Safe water for Bangladesh - Project Bangla
Large parts of the Ganges-Brahmaputra-Meghna Delta (GBM Delta) are densely populated, with the megacities Dhaka and Patna as pillars of the region. Urbanization of deltas puts a severe stress on the availability of clean, safe drinking water and therefore threatens the lives of millions, mostly affecting the poorest.
Arsenic-contaminated groundwater causes a widespread, serious health risk exposing millions of people worldwide. Chronic exposure to arsenic may cause cancer of skin, lungs, urinary bladder and kidneys. In the GBM Delta, in India and Bangladesh, this contamination has been recognized over twenty years ago; however, to date, arsenic mitigation strategies have collectively disappointed, due to the financial, institutional, environmental, technical and social (FIETS) complexity of the arsenic problem.

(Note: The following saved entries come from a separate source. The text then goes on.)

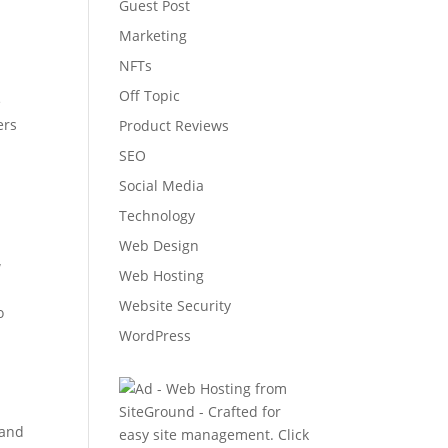
Guest Post
Marketing
NFTs
Off Topic
e
ers
Product Reviews
SEO
Social Media
Technology
Web Design
w
Web Hosting
Website Security
o
WordPress
tand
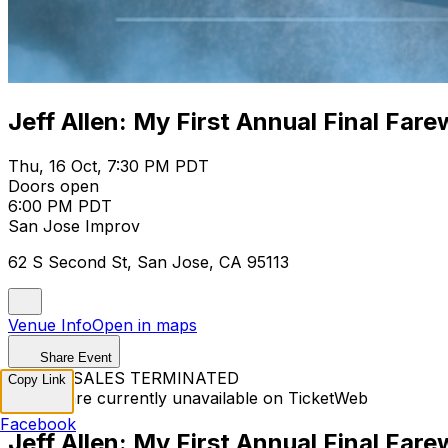
Jeff Allen: My First Annual Final Fare
Thu, 16 Oct, 7:30 PM PDT
Doors open
6:00 PM PDT
San Jose Improv
62 S Second St, San Jose, CA 95113
Venue Info
Open in maps
Share Event
TICKET SALES TERMINATED
Copy Link
Tickets are currently unavailable on TicketWeb
Facebook
Jeff Allen: My First Annual Final Fare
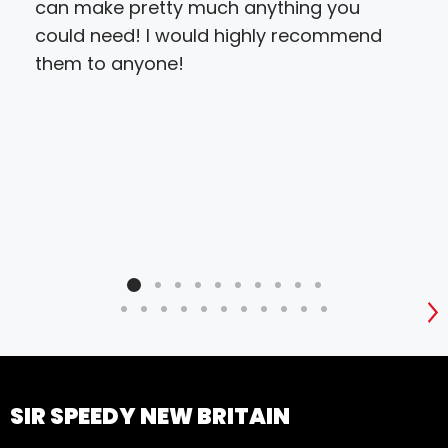
can make pretty much anything you
fini
could need! I would highly recommend
with
them to anyone!
the
S
SIR SPEEDY NEW BRITAIN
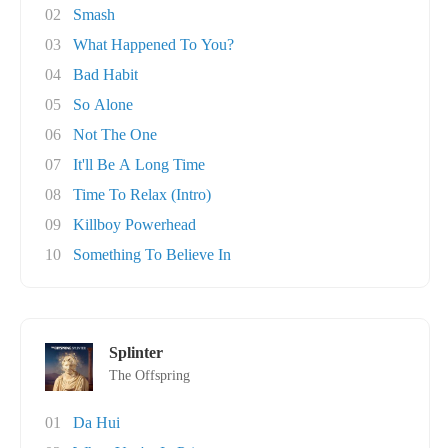
02
Smash
03
What Happened To You?
04
Bad Habit
05
So Alone
06
Not The One
07
It'll Be A Long Time
08
Time To Relax (Intro)
09
Killboy Powerhead
10
Something To Believe In
Splinter
The Offspring
01
Da Hui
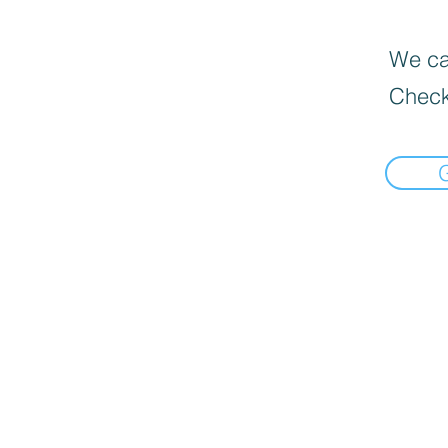
We can
Check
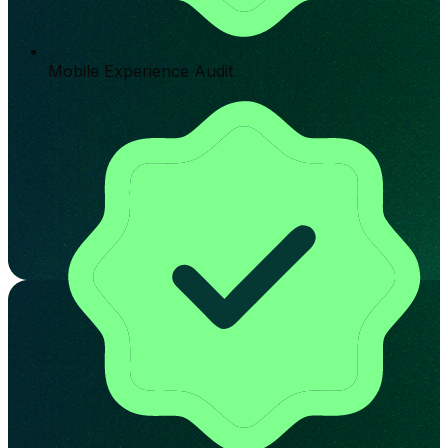
Mobile Experience Audit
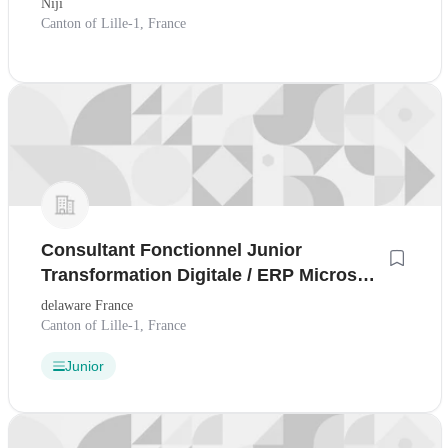
Niji
Canton of Lille-1, France
Consultant Fonctionnel Junior
Transformation Digitale / ERP Microsoft
- H/F
delaware France
Canton of Lille-1, France
Junior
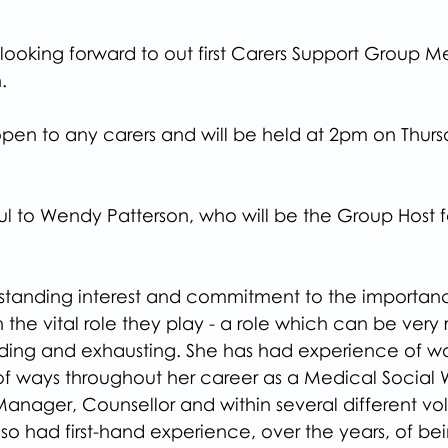
ooking forward to out first Carers Support Group M
.
s open to any carers and will be held at 2pm on Thurs
l to Wendy Patterson, who will be the Group Host fo
standing interest and commitment to the importanc
n the vital role they play - a role which can be very
ng and exhausting. She has had experience of wor
 of ways throughout her career as a Medical Social 
 Manager, Counsellor and within several different vol
lso had first-hand experience, over the years, of bei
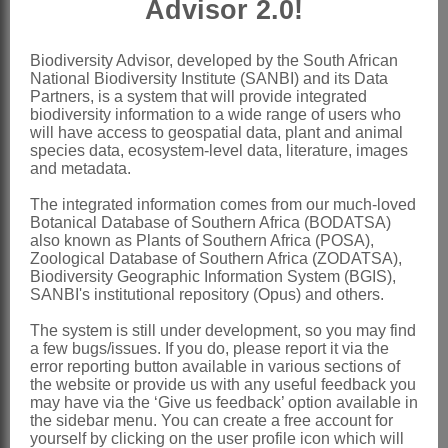
Advisor 2.0!
Outer cypselas
with narrow beak,
sometimes cymbiform, or 3-winged;
Biodiversity Advisor, developed by the South African
National Biodiversity Institute (SANBI) and its Data
inner smaller, strongly falcate or almost
Partners, is a system that will provide integrated
annular, sometimes winged; all dorsally
biodiversity information to a wide range of users who
will have access to geospatial data, plant and animal
tuberculate-rugose
species data, ecosystem-level data, literature, images
and metadata.
Pappus
0
x = 8 (5, 7, 9, 11) (aneuploids,
The integrated information comes from our much-loved
Botanical Database of Southern Africa (BODATSA)
polyploidy)
also known as Plants of Southern Africa (POSA),
Zoological Database of Southern Africa (ZODATSA),
Nomenclature:
Biodiversity Geographic Information System (BGIS),
*Calendula
L.
SANBI's institutional repository (Opus) and others.
Linnaeus: [8] (1735)
The system is still under development, so you may find
a few bugs/issues. If you do, please report it via the
Meikle: 206 (1976)
error reporting button available in various sections of
the website or provide us with any useful feedback you
Nordenstam: 373 (1994)
may have via the ‘Give us feedback’ option available in
the sidebar menu. You can create a free account for
Distribution & Notes:
yourself by clicking on the user profile icon which will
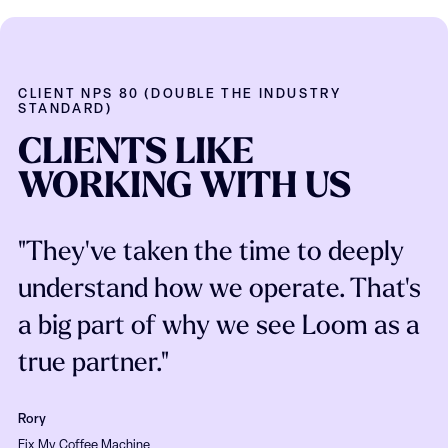
CLIENT NPS 80 (DOUBLE THE INDUSTRY
STANDARD)
CLIENTS
LIKE
WORKING
WITH
US
"They've taken the time to deeply
understand how we operate. That's
a big part of why we see Loom as a
true partner."
Rory
Fix My Coffee Machine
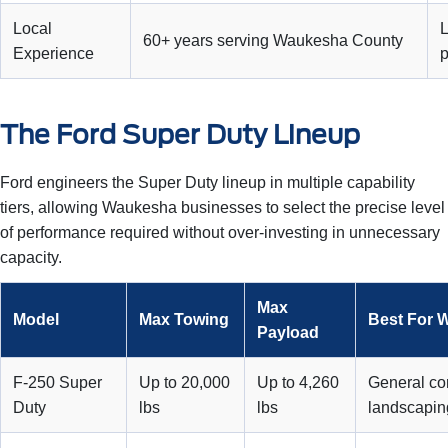
Local
L
60+ years serving Waukesha County
Experience
The Ford Super Duty Lineup
Ford engineers the Super Duty lineup in multiple capability
tiers, allowing Waukesha businesses to select the precise level
of performance required without over-investing in unnecessary
capacity.
Max
Model
Max Towing
Best For 
Payload
F-250 Super
Up to 20,000
Up to 4,260
General con
Duty
lbs
lbs
landscapin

Water supply in the GBM Delta is predominantly organized through the use of scattered household hand-pumps, where the water safety is un-controlled, leading to contaminant exposure, particularly for the most underprivileged. A certain degree of centralization is desired from a water quality perspective, specifically for identification of the safest water source and post-implementation monitoring. Selection of safe, arsenic-free aquifers is seriously hampered by the high spatial variability in arsenic contamination levels in the shallow subsurface of the GBM Delta.

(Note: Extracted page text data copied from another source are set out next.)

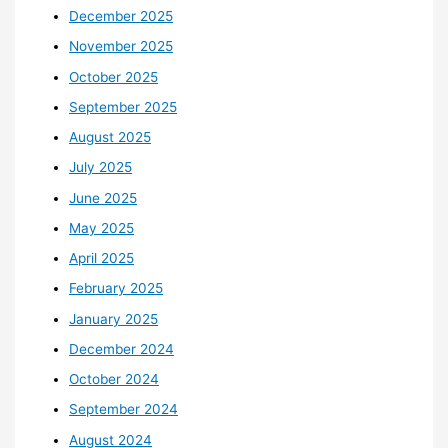
December 2025
November 2025
October 2025
September 2025
August 2025
July 2025
June 2025
May 2025
April 2025
February 2025
January 2025
December 2024
October 2024
September 2024
August 2024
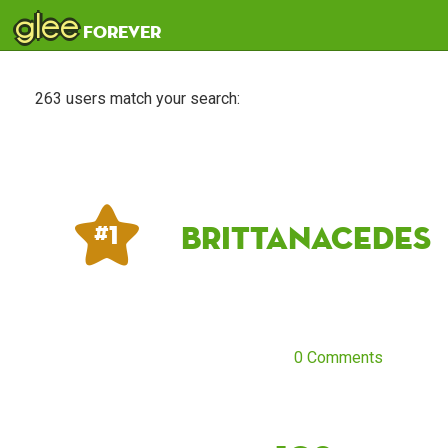
glee
forever
263 users match your search:
Brittanacedes
# 1
0 Comments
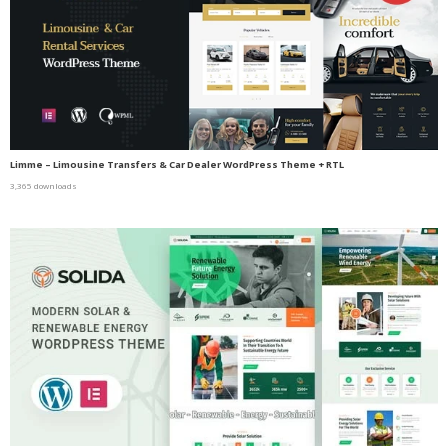
Limme – Limousine Transfers & Car Dealer WordPress Theme + RTL
3,365 downloads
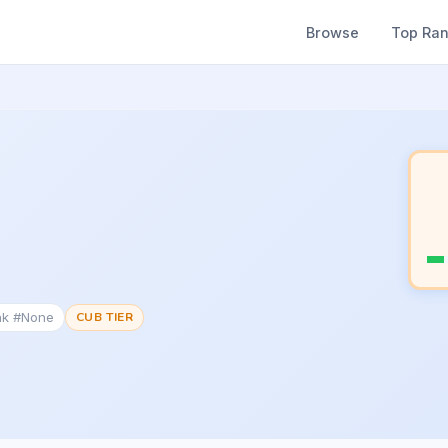
Browse
Top Ra
nk #None
CUB TIER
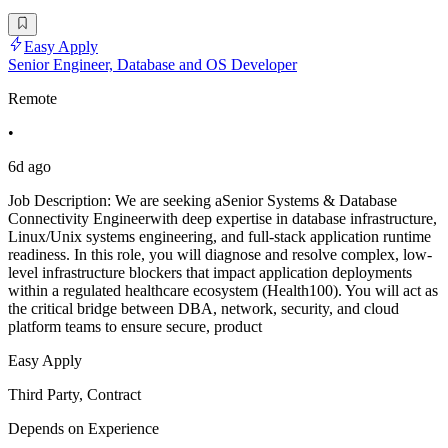
Easy Apply
Senior Engineer, Database and OS Developer
Remote
•
6d ago
Job Description: We are seeking aSenior Systems & Database
Connectivity Engineerwith deep expertise in database infrastructure,
Linux/Unix systems engineering, and full-stack application runtime
readiness. In this role, you will diagnose and resolve complex, low-
level infrastructure blockers that impact application deployments
within a regulated healthcare ecosystem (Health100). You will act as
the critical bridge between DBA, network, security, and cloud
platform teams to ensure secure, product
Easy Apply
Third Party, Contract
Depends on Experience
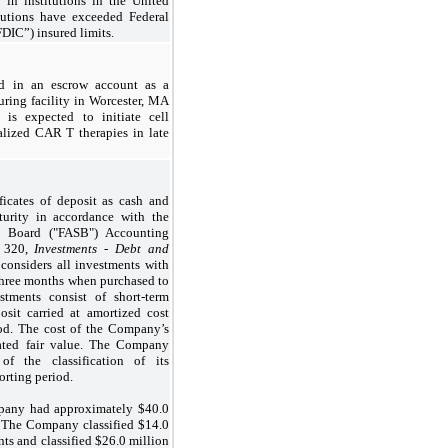
t in institutions in the United
itutions have exceeded Federal
DIC”) insured limits.
d in an escrow account as a
uring facility in Worcester, MA
y is expected to initiate cell
alized CAR T therapies in late
ficates of deposit as cash and
turity in accordance with the
s Board ("FASB") Accounting
) 320,
Investments - Debt and
onsiders all investments with
 three months when purchased to
stments consist of short-term
osit carried at amortized cost
hod. The cost of the Company’s
mated fair value. The Company
 of the classification of its
orting period.
pany had approximately $
40.0
The Company classified $
14.0
ts and classified $
26.0
million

The DELTAP-project will develop a participatory approach for Small-scale Piped Water Supply. Water safety does not stop once the water has left the abstraction or treatment facility, but it should be guaranteed throughout distribution and usage.
We are five master-students from the TU Delft faculty of Civil Engineering and Geosciences. In July, we will travel to Rajshahi, in Bangladesh, to work on a part of the DELTAP project for two months. Our aim is to design a nano-scaled system that can provide safe drinking water for five to ten households. Interaction with the local communities will be of great importance in our design. The project consists of three different elements which will be explained in the next section.
The first element of our project is finding a safe water source. As arsenic contamination moves in time, it will be a challenge to determine where a source is safe or not. By studying the geology of the region, an arsenic-free well can be drilled. From this well, the water will be pumped and transported to a small community. Before transport, the groundwater will be treated in a small water treatment tank to remove other contaminants. From this point, the locals will be involved.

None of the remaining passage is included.